Геройский ты парень, что и говорить — звезды по праву носишь. Двенадцать самолетов сбил. Но ты только о геройстве своем и думал. Помню, ходил ты ведомым у нашего Бати. Так ведь чуть не погубил его. Погнался за недобитым фашистом и забыл, что долг твой- командира охранять, на хвосте у него висеть. Изрешетили тогда самолет Бати. Как сам-то он уцелел, не знаю. И какой же широкий человек был — и простил тебя, и к Герою представил. Правда, тебе по закону было положено — двенадцать самолетов уже сбил. Помню, как в последний год ты все в свободный поиск просился на охоту — нужно тебе было счет добрать до второй звездочки.
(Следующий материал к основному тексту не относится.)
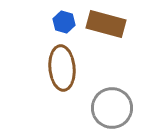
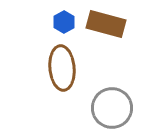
blue hexagon: rotated 15 degrees clockwise
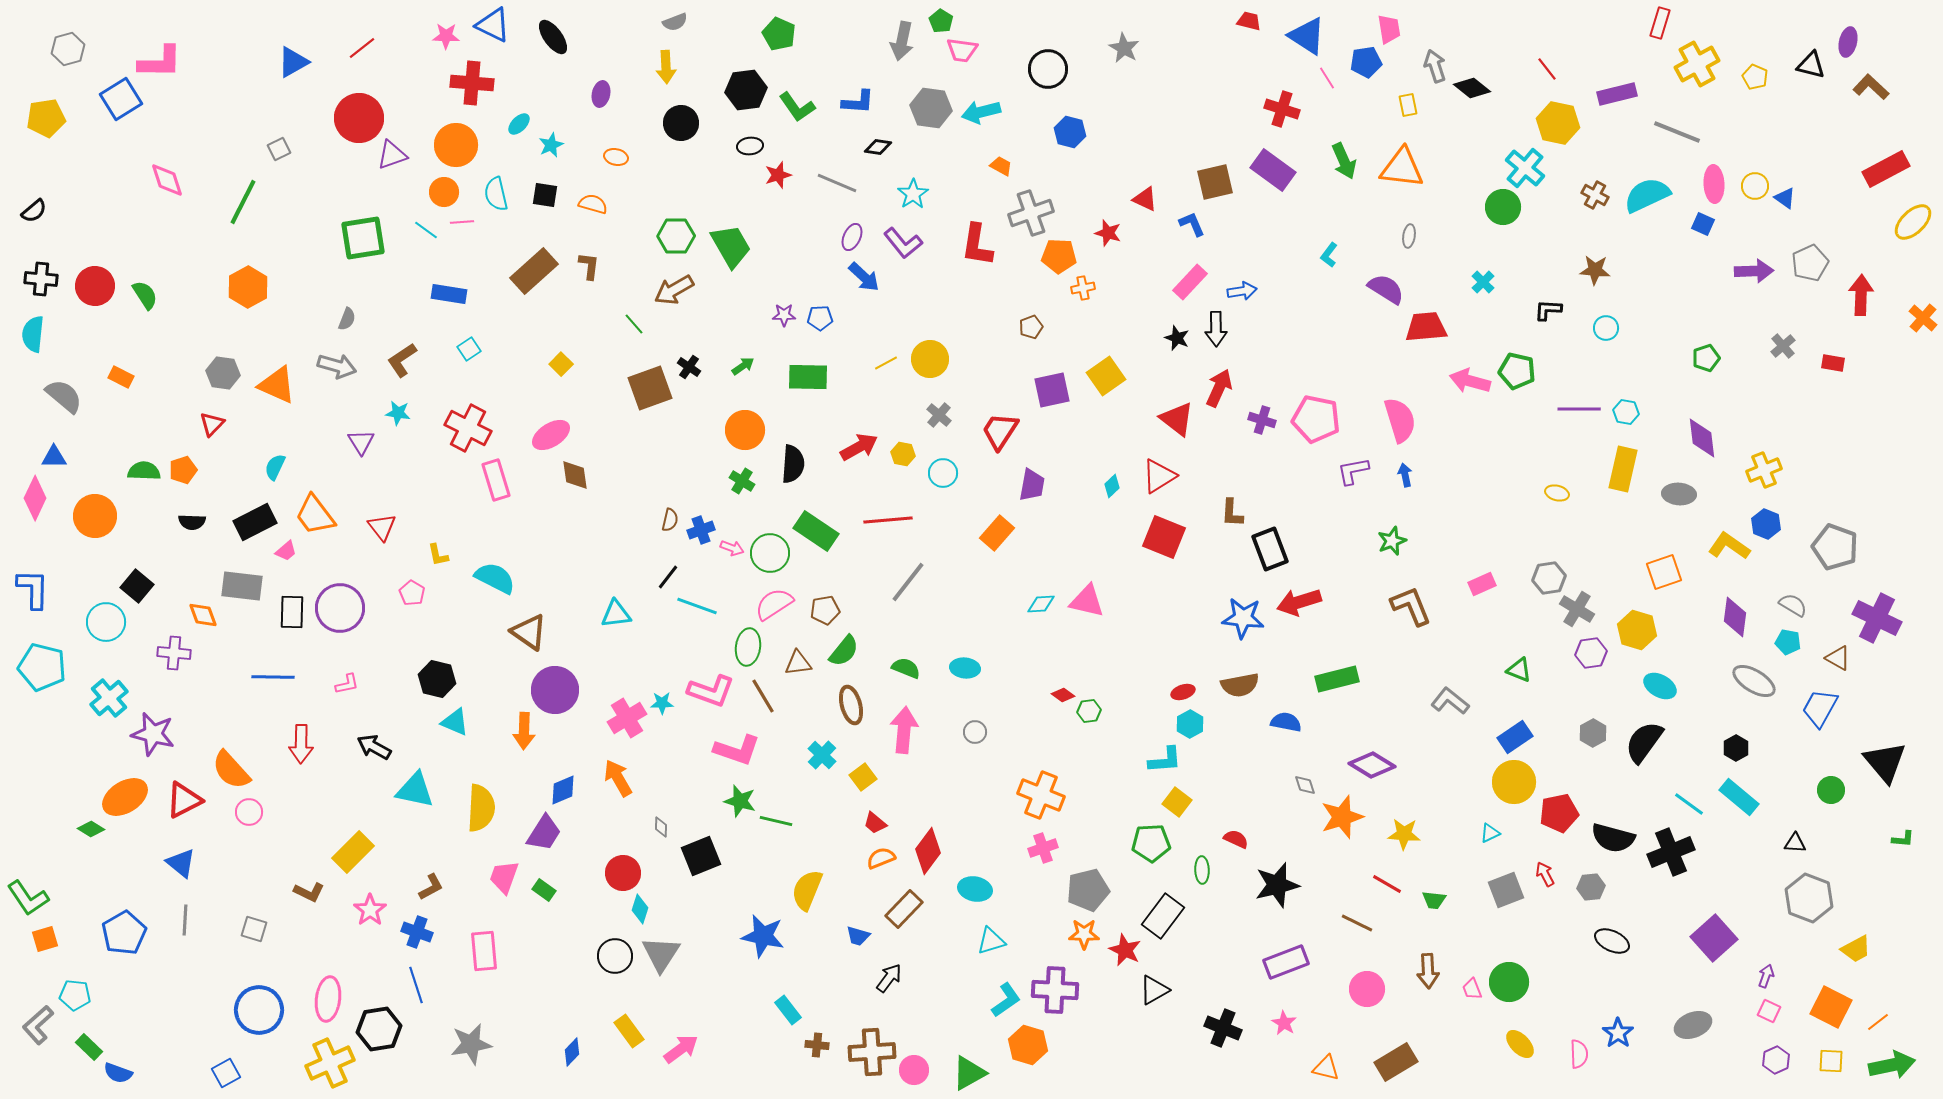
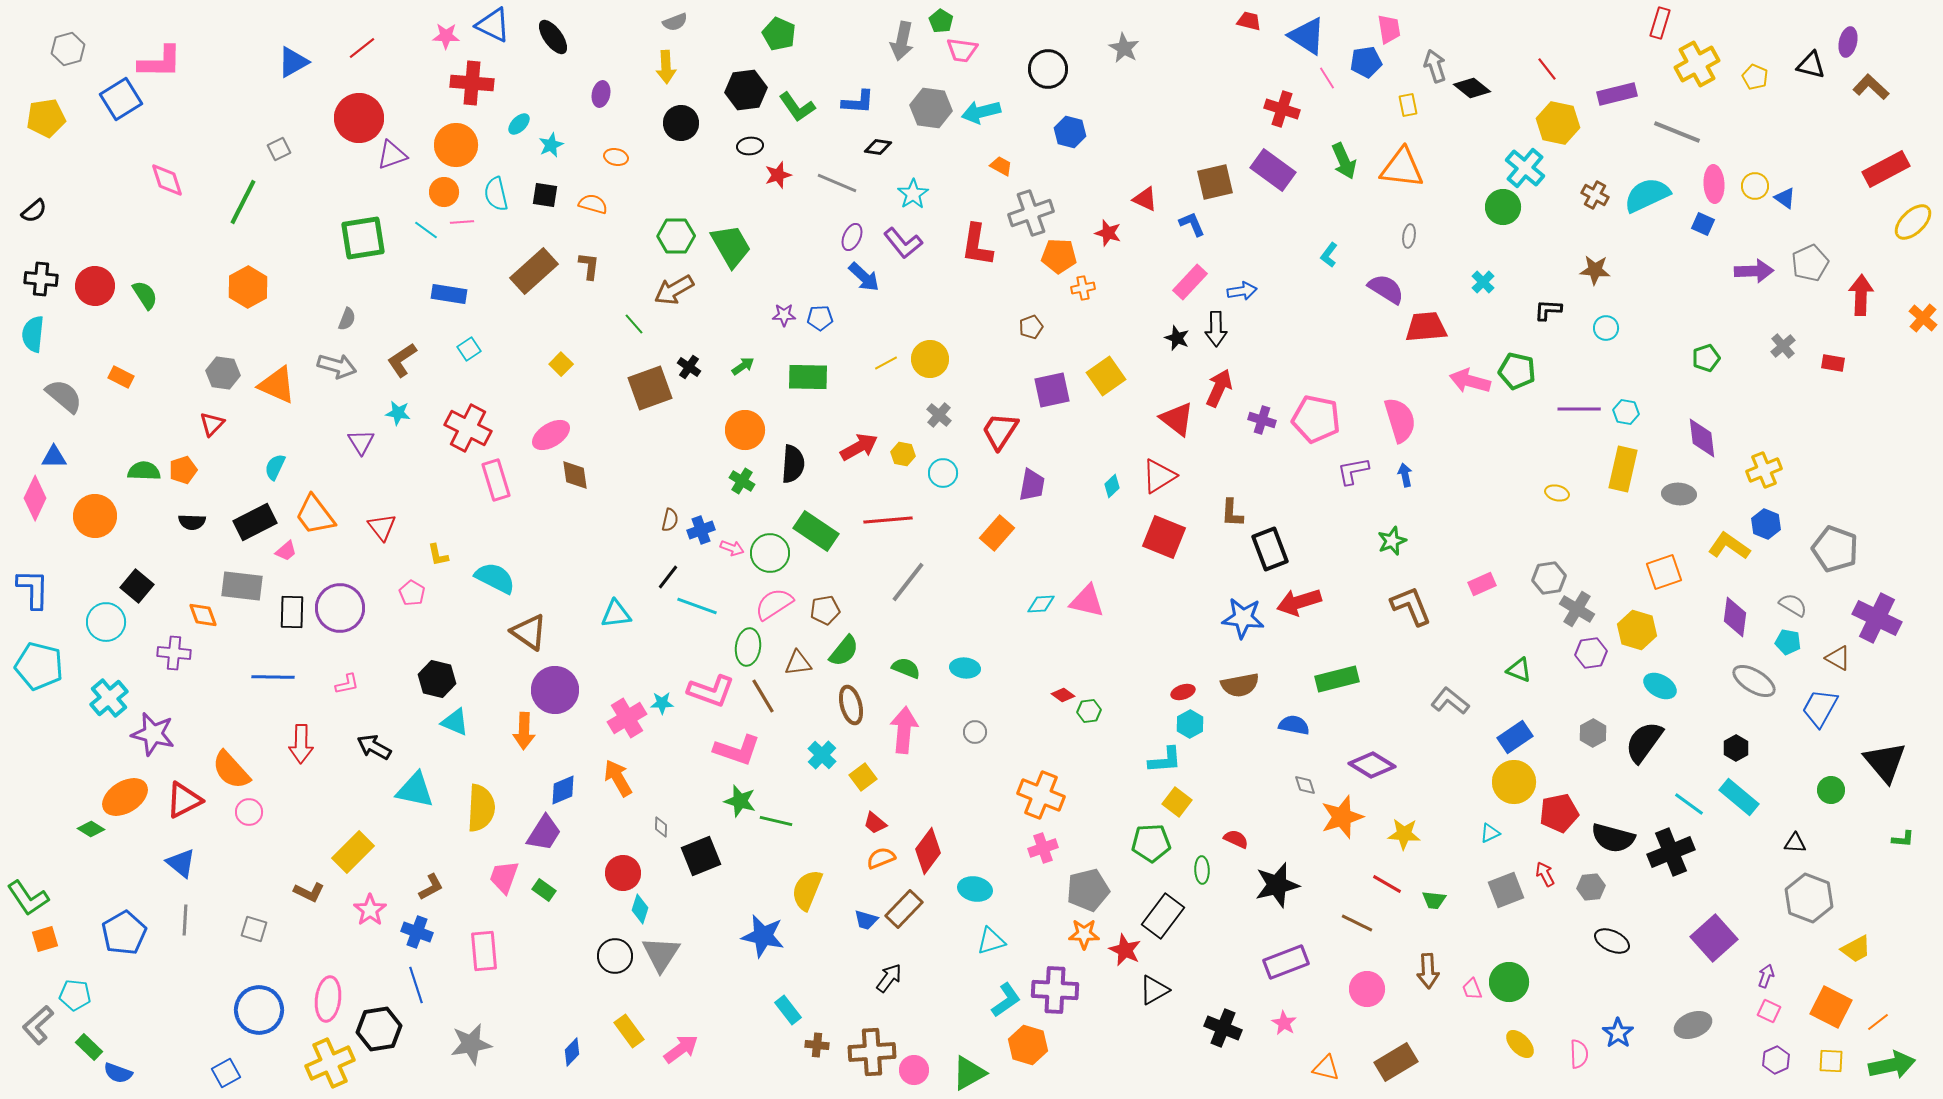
gray pentagon at (1835, 547): moved 2 px down
cyan pentagon at (42, 667): moved 3 px left, 1 px up
blue semicircle at (1286, 722): moved 8 px right, 3 px down
blue trapezoid at (858, 936): moved 8 px right, 16 px up
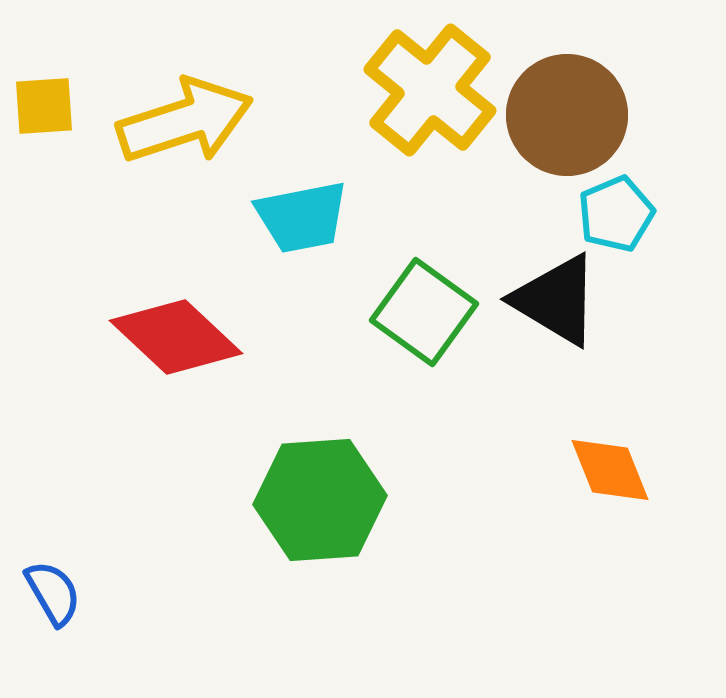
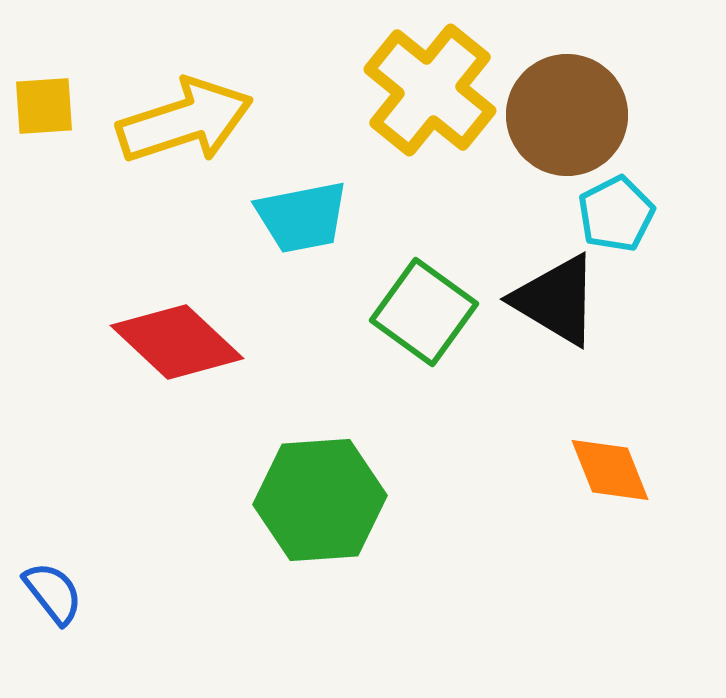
cyan pentagon: rotated 4 degrees counterclockwise
red diamond: moved 1 px right, 5 px down
blue semicircle: rotated 8 degrees counterclockwise
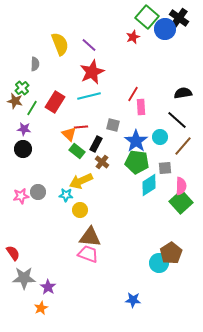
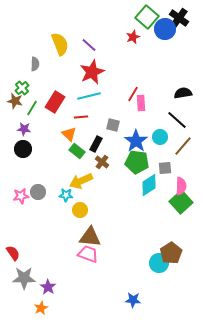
pink rectangle at (141, 107): moved 4 px up
red line at (81, 127): moved 10 px up
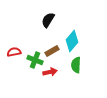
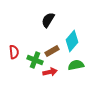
red semicircle: rotated 96 degrees clockwise
green semicircle: rotated 77 degrees clockwise
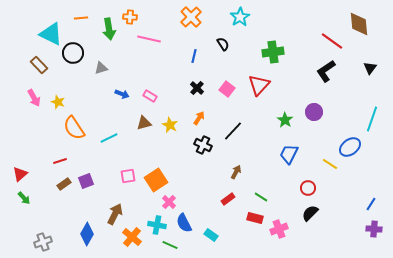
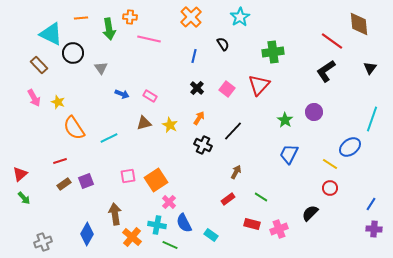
gray triangle at (101, 68): rotated 48 degrees counterclockwise
red circle at (308, 188): moved 22 px right
brown arrow at (115, 214): rotated 35 degrees counterclockwise
red rectangle at (255, 218): moved 3 px left, 6 px down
А тут еще повезло на противника — на Южный фронт перебросили полк, а самолеты фашистских союзников тихоходнее наших и вооружены похуже. Батя тебя отпускал, понимал задор твой.
Ну что ж, Петро, выпьем за твою отвагу, за твое геройство, за удаль твою — это все при тебе.
Но третья чарка пилась труднее, словно не принимала зелье могучая плоть Иваныча, возмущалась. Вдавил-таки горькую влагу в себя. Поперхнулся, но вдавил.
Где-то заскрипел колодезный журавль, тонко пролаяла собака и умолкла, заурчал мотор легковушки.
— Просыпаются земляки. И мне пора, — качнул сивой головой Иваныч. — Я ведь, Петро, все норовлю эту гадость бросить. Да и то сказать — пью не часто. Привычка фронтовая да печальная память заставляют. Щас вот хотел идти к матери на могилку — любила она меня сильно, никто так больше меня не любил… Потом бы с дедом Андреем о ней поговорили, о жизни. А теперь к матери дорожка заказана — пьяных она не любила. Пойду к деду, отосплюсь, а там и к матери можно. А ты стой, блистай. Только и направо взглядывай.
Иваныч сам оборотился направо и долго качал головой, читая длинный список сельчан, погибших на войне: Андреев А. Н., Андреев П. Н. — братья Алешка да Павлушка. Борисов П. А., Борисов Л. П., Борисов В. П. — отец и два сына, Великанов Р. С., Великанов С. Т. — двоюродные братья были. Да семеро Скачковых, да десять Филатовых… Теперь и лиц-то всех не вспомнишь. Полегли сто двадцать земляков. Может, и оттого еще теперь так мало детей в Сонинской школе, что жены и невесты своих суженых не дождались.
— Ну, прощай, Петро. Вот как свидеться пришлось после долгой разлуки. Чурался ты нас в последние годы. Да, слышал я, дуриком ты голову-то сложил — ехал на своей «Волге» в прошлом годе с веселой компанией и врезался в телеграфный столб. И сам ушел навсегда, и людей с собой потянул.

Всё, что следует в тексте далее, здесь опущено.